I wrote the C# version, so I can tell you the primitives it uses behind the scenes are widely available in most other programming languages too, and it uses standards like json for key management and storage.

Your premise is correct, but in some ways it's a little easier than that. Modern crypto algorithms are meant to be language agnostic, and provided you have identical inputs with identical keys, you should get identical results.

It's true that for most ciphers and some modes, data needs to be a fixed length. Converting to hex won't do it, because the data needs to end on fixed boundaries. With AES for example, if you want to encrypt 4 bytes, you'll need to pad it out to 16 bytes, which a hex representation wouldn't do. Fortunately that'll most likely happen within the crypto API you end up using, with one of the standard padding schemes. Since you didn't tag a language, here's a list of padding modes that the AesManaged class in .NET supports.

On the flip side, encrypting data properly requires a lot more than just byte encoding. You need to choose the correct mode of operation (CBC or CTR is preferred), and then provide some type of message integrity. Encryption alone doesn't protect against tampering with data. If you want to simplify things a bit, then look at a mode like GCM, which handles both confidentiality, and integrity.

Your scheme should then look something like:

• Convert plain text to string to byte array.
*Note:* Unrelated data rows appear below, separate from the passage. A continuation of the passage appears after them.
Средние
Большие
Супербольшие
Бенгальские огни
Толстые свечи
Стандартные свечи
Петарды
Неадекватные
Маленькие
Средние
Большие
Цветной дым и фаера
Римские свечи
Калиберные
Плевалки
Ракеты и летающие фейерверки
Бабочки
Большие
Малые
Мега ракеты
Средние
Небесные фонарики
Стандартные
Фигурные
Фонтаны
See @rossum's comment for an important note about character encoding.
• Generate a random symmetric key or use PBKDF2 to convert a passphrase to a key
• Generate a random IV/nonce for use with GCM
• Encrypt the byte array and store it, along with the Authentication Tag
• You might optionally want to store the byte array as a Base64 string.

For decryption:

• If you stored the byte array as a Base64 string, convert back to the byte array.
• Decrypt encrypted byte array to plaintext
• Verify the resulting Authentication Tag matches the stored Authentication Tag
• Convert byte array to plain text string.

I use HashIds for this purpose. It's simple and supports wide range of programming language. We use it to pass encrypted data between our PHP, Node.js, and Golang microservices whenever we need to decrypt data in the destination.
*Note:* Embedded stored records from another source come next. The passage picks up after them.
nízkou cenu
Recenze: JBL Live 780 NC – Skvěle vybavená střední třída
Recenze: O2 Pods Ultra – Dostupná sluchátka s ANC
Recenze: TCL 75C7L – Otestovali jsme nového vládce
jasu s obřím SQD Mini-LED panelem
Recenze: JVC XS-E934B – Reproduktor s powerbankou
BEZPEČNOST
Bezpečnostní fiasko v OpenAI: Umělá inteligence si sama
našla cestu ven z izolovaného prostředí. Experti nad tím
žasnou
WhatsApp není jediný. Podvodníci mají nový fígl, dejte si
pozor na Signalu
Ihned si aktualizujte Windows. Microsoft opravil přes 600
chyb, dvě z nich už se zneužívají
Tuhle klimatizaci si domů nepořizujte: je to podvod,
I have read that it's a best practice to encrypt the byte array of a string rather than the string itself.

Crytographic algorithms generally work on byte arrays or byte stream, so yes. You don't encrypt objects (strings) directly, you encrypt their byte representations.

Also, I have read that certain encryption algorithms expect each encrypted packet to be a fixed length in size. If the last packet to be encrypted isn't the required size, then encryption would fail.

This is an implementation detail of the particular encryption algorithm you choose. It really depends on what the API interface is to the algorithm.

Generally speaking, yes, crytographic algorithms will break input into fixed-size blocks. If the last block isn't full then they may pad the end with arbitrary bytes to get a full chunk. To distinguish between padded data and data which just happens to have what-look-like-padding bytes at the end, they'll prepend or append the length of the plain text to the byte stream.

This is the kind of detail that should not be left up to the user, and a good encryption library will take care of these details for you. Ideally you just want to feed in your plain text bytes and get encrypted bytes out on the other side.

Therefore it seems like a good idea to encrypt data that has first been converted into a fixed length, such as hex.

Converting bytes to hex doesn't make it fixed length. It doubles the size, but that's not fixed. It makes it ASCII-safe so it can be embedded into text files and e-mails easily, but that's not relevant here. (And Base64 is a better binary→ASCII encoding than hex anyways.)

In the interest of identifying best practices for ensuring compatibility with encrypting and decrypting data across different languages and platforms, I would like a critique on the following steps as a process:

Encryption:

• plain text string
• convert plain text string to byte array
• convert byte array to hex
• encrypt hex to encrypted string
• encrypted string
• plain text byte array to encrypted byte array

Decryption:

• encrypted string
• decrypt encrypted string to hex
• convert hex to byte array
• encrypted byte array
• decrypt encrypted byte array to plain text byte array
• convert byte array to plain text string
• plain text string

To encrypt, convert the plain text string into its byte representation and then encrypt these bytes. The result will be an encrypted byte array.

Transfer the byte array to the other program in the manner of your choosing.

To decrypt, decrypt the encrypted byte array into a plain text byte array. Construct your string from this byte array. Done.